— Он — приживал. Вы знаете, что это такое? Он живет за счет других людей. В данном случае за ваш счет. Скажите мне вот что. Дик знал об инциденте с револьвером в комнате Тома?
— Да. Он был в то воскресное утро со мной. Он отвозил меня сначала к судье, а потом обратно домой.
— Он в курсе очень многих событий, — отметил я.
— Это естественно. Он практически член нашей семьи. Дело в том, что я ждал его сегодня к вечеру. — Он посмотрел на часы. — Но сейчас уже слишком поздно, десятый час.
— Вы не можете вызвать его сюда?
— Не на ночь глядя. И потом, у меня вовсе нет желания брать себя в руки, чтобы появиться перед Диком.
Он робко посмотрел на меня. Тут-то мне и раскрылась его суть.

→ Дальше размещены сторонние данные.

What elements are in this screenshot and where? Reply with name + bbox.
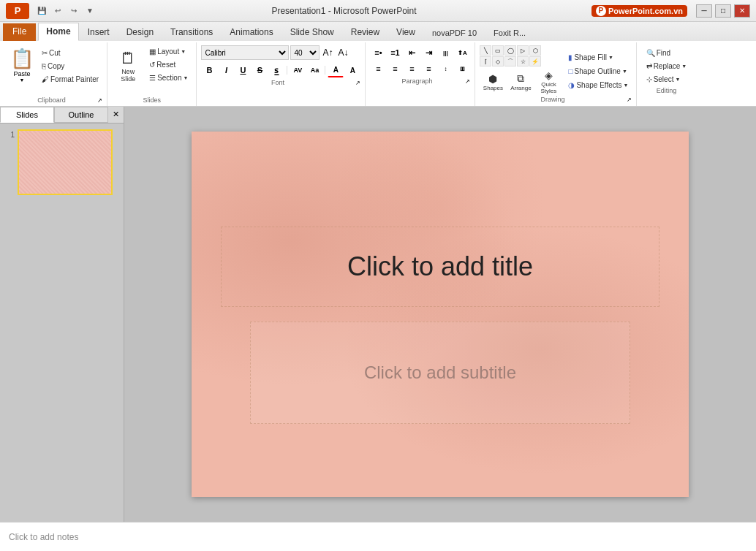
smart-art-button[interactable]: ⊞	[454, 61, 470, 76]
tab-file[interactable]: File	[3, 23, 36, 41]
undo-quick-btn[interactable]: ↩	[51, 4, 64, 18]
slide-title-box[interactable]: Click to add title	[221, 227, 659, 307]
shape-item[interactable]: ⌈	[480, 56, 491, 66]
select-dropdown[interactable]: ▼	[675, 77, 680, 82]
slide-canvas[interactable]: Click to add title Click to add subtitle	[192, 132, 689, 497]
font-color-button[interactable]: A	[328, 63, 344, 77]
underline-button[interactable]: U	[235, 63, 251, 77]
tab-insert[interactable]: Insert	[80, 23, 118, 41]
layout-button[interactable]: ▦ Layout ▼	[145, 45, 192, 58]
shape-fill-dropdown[interactable]: ▼	[608, 55, 613, 60]
align-left-button[interactable]: ≡	[370, 61, 386, 76]
arrange-button[interactable]: ⧉ Arrange	[507, 69, 534, 94]
line-spacing-button[interactable]: ↕	[437, 61, 453, 76]
font-name-select[interactable]: Calibri	[201, 45, 289, 60]
tab-animations[interactable]: Animations	[222, 23, 281, 41]
tab-review[interactable]: Review	[343, 23, 388, 41]
bold-button[interactable]: B	[201, 63, 217, 77]
decrease-font-btn[interactable]: A↓	[336, 46, 350, 59]
slide-subtitle-text[interactable]: Click to add subtitle	[364, 362, 516, 383]
find-button[interactable]: 🔍 Find	[643, 47, 691, 59]
shape-item[interactable]: ⚡	[529, 56, 541, 66]
slide-title-text[interactable]: Click to add title	[347, 251, 533, 282]
shape-item[interactable]: ╲	[480, 45, 491, 56]
shape-effects-button[interactable]: ◑ Shape Effects ▼	[564, 79, 632, 91]
clear-formatting-button[interactable]: A	[344, 63, 360, 77]
tab-foxit[interactable]: Foxit R...	[485, 25, 534, 41]
italic-button[interactable]: I	[218, 63, 234, 77]
restore-btn[interactable]: □	[715, 4, 731, 18]
slides-panel-close-btn[interactable]: ✕	[108, 107, 124, 123]
replace-button[interactable]: ⇄ Replace ▼	[643, 60, 691, 72]
ribbon-group-clipboard: 📋 Paste ▼ ✂ Cut ⎘ Copy 🖌 Format Painter	[3, 42, 107, 106]
shape-fill-button[interactable]: ▮ Shape Fill ▼	[564, 51, 632, 64]
format-painter-button[interactable]: 🖌 Format Painter	[38, 73, 102, 86]
reset-label: Reset	[156, 61, 175, 69]
shape-item[interactable]: ◯	[504, 45, 516, 56]
tab-view[interactable]: View	[388, 23, 423, 41]
shape-outline-button[interactable]: □ Shape Outline ▼	[564, 65, 632, 77]
justify-button[interactable]: ≡	[420, 61, 436, 76]
tab-slideshow[interactable]: Slide Show	[282, 23, 342, 41]
bullets-button[interactable]: ≡•	[370, 45, 386, 60]
section-button[interactable]: ☰ Section ▼	[145, 72, 192, 84]
replace-dropdown[interactable]: ▼	[681, 64, 687, 69]
shapes-button[interactable]: ⬢ Shapes	[480, 69, 506, 94]
tab-design[interactable]: Design	[118, 23, 162, 41]
save-quick-btn[interactable]: 💾	[35, 4, 48, 18]
tab-transitions[interactable]: Transitions	[162, 23, 221, 41]
change-case-button[interactable]: Aa	[306, 63, 322, 77]
copy-button[interactable]: ⎘ Copy	[38, 60, 102, 72]
slide-subtitle-box[interactable]: Click to add subtitle	[250, 322, 630, 424]
increase-font-btn[interactable]: A↑	[320, 46, 335, 59]
font-size-controls: 40 A↑ A↓	[290, 45, 350, 60]
columns-button[interactable]: |||	[437, 45, 453, 60]
shape-item[interactable]: ⌒	[504, 56, 516, 66]
cut-button[interactable]: ✂ Cut	[38, 47, 102, 59]
decrease-indent-button[interactable]: ⇤	[404, 45, 420, 60]
minimize-btn[interactable]: ─	[696, 4, 712, 18]
drawing-expand-icon[interactable]: ↗	[627, 96, 632, 103]
tab-home[interactable]: Home	[38, 23, 78, 41]
reset-button[interactable]: ↺ Reset	[145, 58, 192, 71]
tab-outline[interactable]: Outline	[54, 107, 108, 123]
shape-outline-dropdown[interactable]: ▼	[622, 69, 627, 74]
shape-item[interactable]: ⬡	[529, 45, 541, 56]
close-btn[interactable]: ✕	[734, 4, 750, 18]
align-center-button[interactable]: ≡	[387, 61, 403, 76]
redo-quick-btn[interactable]: ↪	[67, 4, 80, 18]
text-direction-button[interactable]: ⬆A	[454, 45, 470, 60]
shape-item[interactable]: ▭	[492, 45, 504, 56]
slide-thumbnail[interactable]	[18, 129, 113, 195]
select-button[interactable]: ⊹ Select ▼	[643, 73, 691, 86]
quick-styles-button[interactable]: ◈ QuickStyles	[535, 69, 562, 94]
font-size-select[interactable]: 40	[290, 45, 320, 60]
copy-icon: ⎘	[42, 62, 46, 70]
notes-area[interactable]: Click to add notes	[0, 522, 756, 551]
notes-placeholder[interactable]: Click to add notes	[9, 532, 78, 542]
strikethrough-button[interactable]: S	[252, 63, 268, 77]
editing-controls: 🔍 Find ⇄ Replace ▼ ⊹ Select ▼	[643, 44, 691, 86]
increase-indent-button[interactable]: ⇥	[420, 45, 436, 60]
new-slide-button[interactable]: 🗒 NewSlide	[112, 44, 144, 88]
shape-item[interactable]: ◇	[492, 56, 504, 66]
shape-effects-dropdown[interactable]: ▼	[624, 83, 629, 88]
numbering-button[interactable]: ≡1	[387, 45, 403, 60]
tab-slides[interactable]: Slides	[0, 107, 54, 123]
section-icon: ☰	[149, 74, 156, 82]
paragraph-expand-icon[interactable]: ↗	[465, 78, 470, 85]
paste-dropdown[interactable]: ▼	[20, 77, 25, 83]
shape-item[interactable]: ▷	[517, 45, 529, 56]
tab-novapdf[interactable]: novaPDF 10	[424, 25, 485, 41]
align-right-button[interactable]: ≡	[404, 61, 420, 76]
customize-quick-btn[interactable]: ▼	[83, 4, 97, 18]
font-controls: Calibri 40 A↑ A↓ B I U S s̲ AV Aa	[201, 44, 360, 77]
char-spacing-button[interactable]: AV	[290, 63, 306, 77]
layout-dropdown-icon: ▼	[181, 49, 186, 54]
shape-item[interactable]: ☆	[517, 56, 529, 66]
paste-button[interactable]: 📋 Paste ▼	[7, 44, 37, 86]
find-icon: 🔍	[646, 49, 655, 57]
clipboard-expand-icon[interactable]: ↗	[97, 97, 102, 104]
font-expand-icon[interactable]: ↗	[355, 80, 360, 86]
text-shadow-button[interactable]: s̲	[268, 63, 284, 77]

В нем жили два человека: тщеславный, никогда не забывающий о своем лице-маске, и второй — тайный, скрывающийся под этой маской и никогда из-под нее не появляющийся.

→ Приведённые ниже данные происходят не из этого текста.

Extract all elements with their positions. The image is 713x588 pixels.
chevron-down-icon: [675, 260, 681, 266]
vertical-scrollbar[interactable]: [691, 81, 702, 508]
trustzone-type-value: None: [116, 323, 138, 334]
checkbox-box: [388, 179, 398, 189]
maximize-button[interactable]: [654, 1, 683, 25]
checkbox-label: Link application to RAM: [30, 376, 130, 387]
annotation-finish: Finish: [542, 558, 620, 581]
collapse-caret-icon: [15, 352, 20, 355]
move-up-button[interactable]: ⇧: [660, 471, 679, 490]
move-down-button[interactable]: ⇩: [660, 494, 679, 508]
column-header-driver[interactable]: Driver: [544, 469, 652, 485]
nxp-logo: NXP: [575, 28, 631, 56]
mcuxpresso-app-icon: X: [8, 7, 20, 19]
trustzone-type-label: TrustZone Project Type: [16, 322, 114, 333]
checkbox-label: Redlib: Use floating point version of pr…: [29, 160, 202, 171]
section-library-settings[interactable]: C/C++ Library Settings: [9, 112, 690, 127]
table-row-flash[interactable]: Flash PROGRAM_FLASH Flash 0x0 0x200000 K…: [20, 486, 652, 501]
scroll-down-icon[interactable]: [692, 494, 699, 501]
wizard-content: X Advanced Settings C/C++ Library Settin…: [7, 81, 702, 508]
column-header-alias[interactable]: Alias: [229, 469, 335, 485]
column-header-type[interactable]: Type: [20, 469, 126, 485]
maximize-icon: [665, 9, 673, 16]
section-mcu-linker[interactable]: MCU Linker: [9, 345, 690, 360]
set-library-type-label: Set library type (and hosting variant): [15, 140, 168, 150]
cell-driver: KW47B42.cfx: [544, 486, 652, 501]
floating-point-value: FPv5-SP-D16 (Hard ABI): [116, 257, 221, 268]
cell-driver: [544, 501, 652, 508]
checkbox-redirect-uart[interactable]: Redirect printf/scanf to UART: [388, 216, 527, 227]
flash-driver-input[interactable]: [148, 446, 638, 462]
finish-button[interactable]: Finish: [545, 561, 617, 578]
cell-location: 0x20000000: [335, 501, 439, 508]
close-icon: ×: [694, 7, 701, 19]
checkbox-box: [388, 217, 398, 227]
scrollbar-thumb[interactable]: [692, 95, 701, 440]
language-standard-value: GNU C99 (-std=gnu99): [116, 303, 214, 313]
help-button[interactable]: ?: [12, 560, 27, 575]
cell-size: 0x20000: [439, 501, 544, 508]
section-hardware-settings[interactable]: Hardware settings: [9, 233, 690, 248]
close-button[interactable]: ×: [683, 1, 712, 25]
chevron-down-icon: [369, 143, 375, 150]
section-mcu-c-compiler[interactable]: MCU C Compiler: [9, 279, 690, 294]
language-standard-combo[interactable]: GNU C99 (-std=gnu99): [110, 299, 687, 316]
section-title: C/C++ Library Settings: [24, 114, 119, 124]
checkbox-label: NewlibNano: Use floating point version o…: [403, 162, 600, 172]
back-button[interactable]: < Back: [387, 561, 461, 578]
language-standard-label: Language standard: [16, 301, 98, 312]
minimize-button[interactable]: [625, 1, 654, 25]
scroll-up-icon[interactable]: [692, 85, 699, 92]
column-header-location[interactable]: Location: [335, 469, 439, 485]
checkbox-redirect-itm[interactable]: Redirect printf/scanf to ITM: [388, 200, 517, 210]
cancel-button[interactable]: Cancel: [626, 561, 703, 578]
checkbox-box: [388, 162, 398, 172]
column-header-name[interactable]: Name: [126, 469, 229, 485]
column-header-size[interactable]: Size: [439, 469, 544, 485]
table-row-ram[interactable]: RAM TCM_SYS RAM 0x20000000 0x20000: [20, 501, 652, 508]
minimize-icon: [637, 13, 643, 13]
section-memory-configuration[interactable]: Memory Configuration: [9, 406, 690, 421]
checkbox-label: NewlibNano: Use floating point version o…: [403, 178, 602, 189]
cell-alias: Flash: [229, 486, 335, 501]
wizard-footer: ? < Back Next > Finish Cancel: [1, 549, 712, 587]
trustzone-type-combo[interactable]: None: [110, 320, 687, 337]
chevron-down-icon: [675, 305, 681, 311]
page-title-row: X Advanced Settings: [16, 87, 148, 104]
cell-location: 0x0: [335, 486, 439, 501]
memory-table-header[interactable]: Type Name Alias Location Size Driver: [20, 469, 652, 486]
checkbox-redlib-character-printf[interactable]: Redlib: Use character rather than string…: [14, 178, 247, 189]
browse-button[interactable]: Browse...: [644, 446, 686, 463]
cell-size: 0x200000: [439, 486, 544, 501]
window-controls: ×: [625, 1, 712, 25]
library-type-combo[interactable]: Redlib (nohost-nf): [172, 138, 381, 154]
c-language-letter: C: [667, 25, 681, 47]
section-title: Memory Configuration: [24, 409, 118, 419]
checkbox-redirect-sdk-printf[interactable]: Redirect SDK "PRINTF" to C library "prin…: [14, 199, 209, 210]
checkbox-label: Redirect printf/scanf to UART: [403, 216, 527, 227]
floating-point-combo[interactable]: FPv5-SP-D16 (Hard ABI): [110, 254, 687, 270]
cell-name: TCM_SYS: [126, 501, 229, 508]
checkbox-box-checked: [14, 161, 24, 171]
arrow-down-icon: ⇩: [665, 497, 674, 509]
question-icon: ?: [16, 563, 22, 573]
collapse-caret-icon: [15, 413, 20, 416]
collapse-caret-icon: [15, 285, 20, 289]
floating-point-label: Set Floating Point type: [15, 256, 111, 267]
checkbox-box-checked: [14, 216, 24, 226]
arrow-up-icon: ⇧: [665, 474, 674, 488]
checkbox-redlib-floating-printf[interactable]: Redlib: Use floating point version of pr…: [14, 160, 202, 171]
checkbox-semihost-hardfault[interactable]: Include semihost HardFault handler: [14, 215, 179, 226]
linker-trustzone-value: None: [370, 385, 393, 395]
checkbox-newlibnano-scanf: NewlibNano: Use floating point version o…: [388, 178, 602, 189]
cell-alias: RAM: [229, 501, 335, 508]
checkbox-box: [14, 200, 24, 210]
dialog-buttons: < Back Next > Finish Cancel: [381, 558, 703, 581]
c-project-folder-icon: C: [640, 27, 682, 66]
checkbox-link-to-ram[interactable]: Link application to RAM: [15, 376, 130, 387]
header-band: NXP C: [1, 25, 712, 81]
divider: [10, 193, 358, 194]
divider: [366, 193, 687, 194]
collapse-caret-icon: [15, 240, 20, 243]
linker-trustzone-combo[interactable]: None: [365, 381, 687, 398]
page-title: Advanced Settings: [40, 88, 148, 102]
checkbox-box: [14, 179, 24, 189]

Он водворил на место свою серебряную гриву и пригладил ее руками.
— Ночь — это все, что мы имеем, — сказал я. — Утром к вам может нагрянуть Бастиан, шериф и, возможно, уголовная полиция. И вам не удастся отделаться от них, просто заявив, что вы не покупали ножа. Вам придется давать объяснения.
— Вы действительно думаете, что нож взял Дик?
— На мой взгляд, у нас больше оснований подозревать его, чем Тома.
— Хорошо, я позвоню ему. — Он подошел к телефону.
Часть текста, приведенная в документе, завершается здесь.